The impact of hypoglycaemia awareness status on regional brain responses to acute hypoglycaemia in men with type 1 diabetes

Aims/hypothesis

Impaired awareness of hypoglycaemia (IAH) in type 1 diabetes increases the risk of severe hypoglycaemia sixfold and can be resistant to intervention.
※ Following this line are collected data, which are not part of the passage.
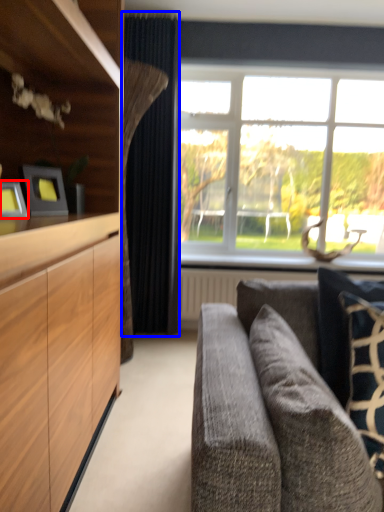 Question: Which point is closer to the camera, picture frame (highlighted by a red box) or curtain (highlighted by a blue box)?

Choices:
 (A) picture frame
 (B) curtain

Answer: (A) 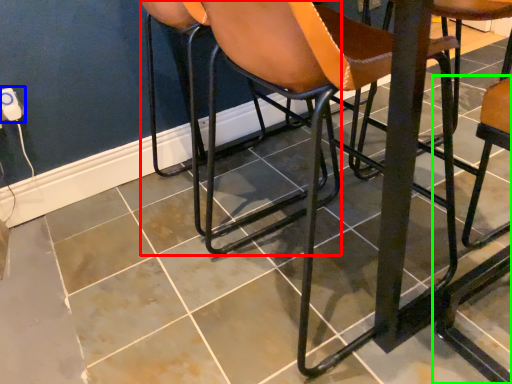 Question: Considering the real-world distances, which object is farthest from chair (highlighted by a red box)? electric outlet (highlighted by a blue box) or chair (highlighted by a green box)?

Choices:
 (A) electric outlet
 (B) chair

Answer: (A) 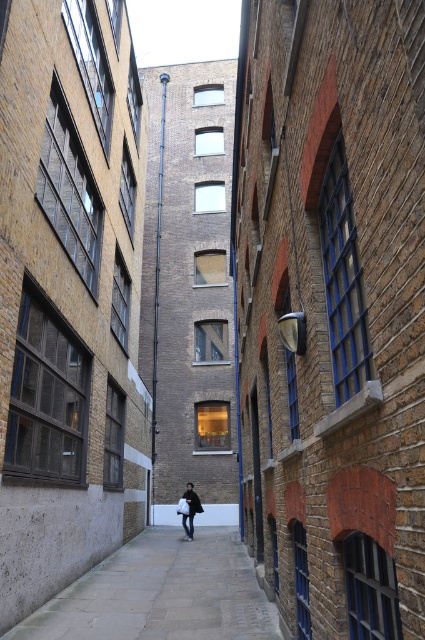 Is point (102, 596) more distant than point (184, 499)?

No, it is not.

This screenshot has height=640, width=425. Describe the element at coordinates (161, 593) in the screenshot. I see `paved stone pavement at center` at that location.

This screenshot has width=425, height=640. Find the location of `paved stone pavement at center`. paved stone pavement at center is located at coordinates (161, 593).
We explored the impact of IAH on central responses to hypoglycaemia to investigate the mechanisms underlying barriers to therapeutic intervention.

Methods

We conducted [¹⁵O]water positron emission tomography studies of regional brain perfusion during euglycaemia (target 5 mmol/l), hypoglycaemia (achieved level, 2.4 mmol/l) and recovery (target 5 mmol/l) in 17 men with type 1 diabetes: eight with IAH, and nine with intact hypoglycaemia awareness (HA).

Results

Hypoglycaemia with HA was associated with increased activation in brain regions including the thalamus, insula, globus pallidus (GP), anterior cingulate cortex (ACC), orbital cortex, dorsolateral frontal (DLF) cortex, angular gyrus and amygdala; deactivation occurred in the temporal and parahippocampal regions. IAH was associated with reduced catecholamine and symptom responses to hypoglycaemia vs HA (incremental AUC: autonomic scores, 26.2?±?35.5 vs 422.7?±?237.1; neuroglycopenic scores, 34.8?±?88.8 vs 478.9?±?311.1; both p?<?0.002). There were subtle differences (p?<?0.005, k?≥?50 voxels) in brain activation at hypoglycaemia, including early differences in the right central operculum, bilateral medial orbital (MO) cortex, and left posterior DLF cortex, with additional differences in the ACC, right GP and post- and pre-central gyri in established hypoglycaemia, and lack of deactivation in temporal regions in established hypoglycaemia.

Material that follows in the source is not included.